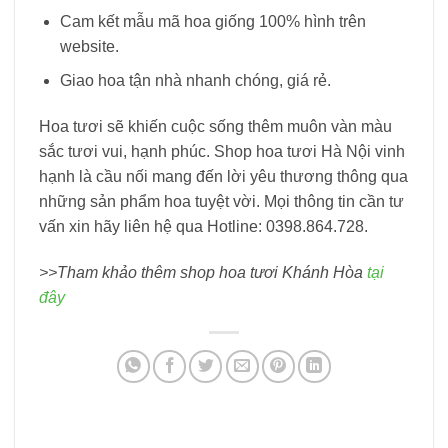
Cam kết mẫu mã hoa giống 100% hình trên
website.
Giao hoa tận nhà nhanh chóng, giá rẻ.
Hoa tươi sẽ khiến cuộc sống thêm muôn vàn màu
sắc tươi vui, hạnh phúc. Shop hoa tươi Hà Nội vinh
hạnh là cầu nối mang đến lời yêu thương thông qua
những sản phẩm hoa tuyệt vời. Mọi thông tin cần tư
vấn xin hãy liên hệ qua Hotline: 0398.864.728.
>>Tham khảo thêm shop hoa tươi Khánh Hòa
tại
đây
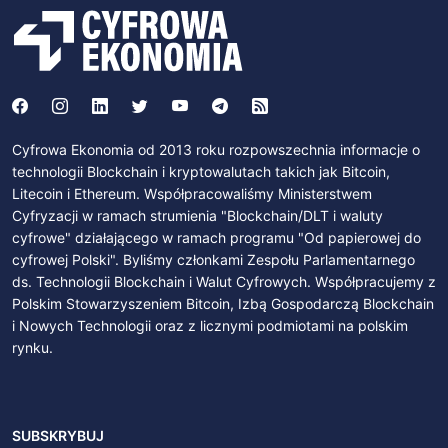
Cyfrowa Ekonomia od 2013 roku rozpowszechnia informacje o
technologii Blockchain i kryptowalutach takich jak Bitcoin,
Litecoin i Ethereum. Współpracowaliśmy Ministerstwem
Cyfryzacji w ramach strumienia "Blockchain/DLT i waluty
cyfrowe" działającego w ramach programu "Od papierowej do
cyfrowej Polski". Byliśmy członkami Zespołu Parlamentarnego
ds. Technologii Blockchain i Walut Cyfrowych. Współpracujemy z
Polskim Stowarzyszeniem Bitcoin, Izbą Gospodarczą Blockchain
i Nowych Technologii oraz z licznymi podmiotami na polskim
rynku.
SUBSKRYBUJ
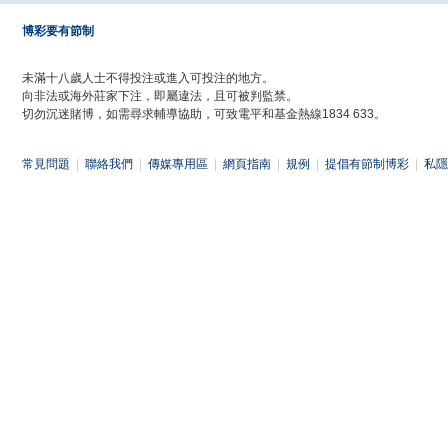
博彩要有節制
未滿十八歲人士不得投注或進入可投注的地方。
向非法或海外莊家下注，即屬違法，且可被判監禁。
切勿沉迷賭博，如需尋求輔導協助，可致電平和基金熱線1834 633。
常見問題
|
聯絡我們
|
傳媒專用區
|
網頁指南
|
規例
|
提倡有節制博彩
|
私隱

--------------------------------

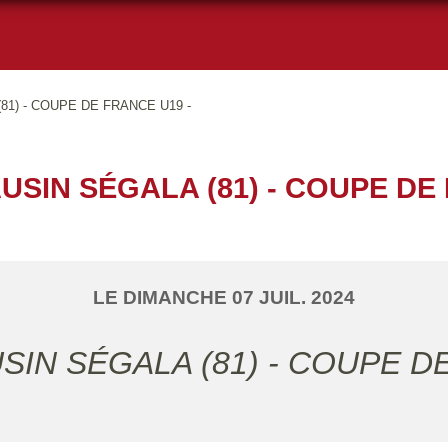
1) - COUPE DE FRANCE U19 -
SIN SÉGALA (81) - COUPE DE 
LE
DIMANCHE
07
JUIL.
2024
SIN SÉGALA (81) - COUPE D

--------------------------------

**Exercise prompt**
Count the lines above that include the string "Blockchain". Write only the number.

**Response to this exercise**
4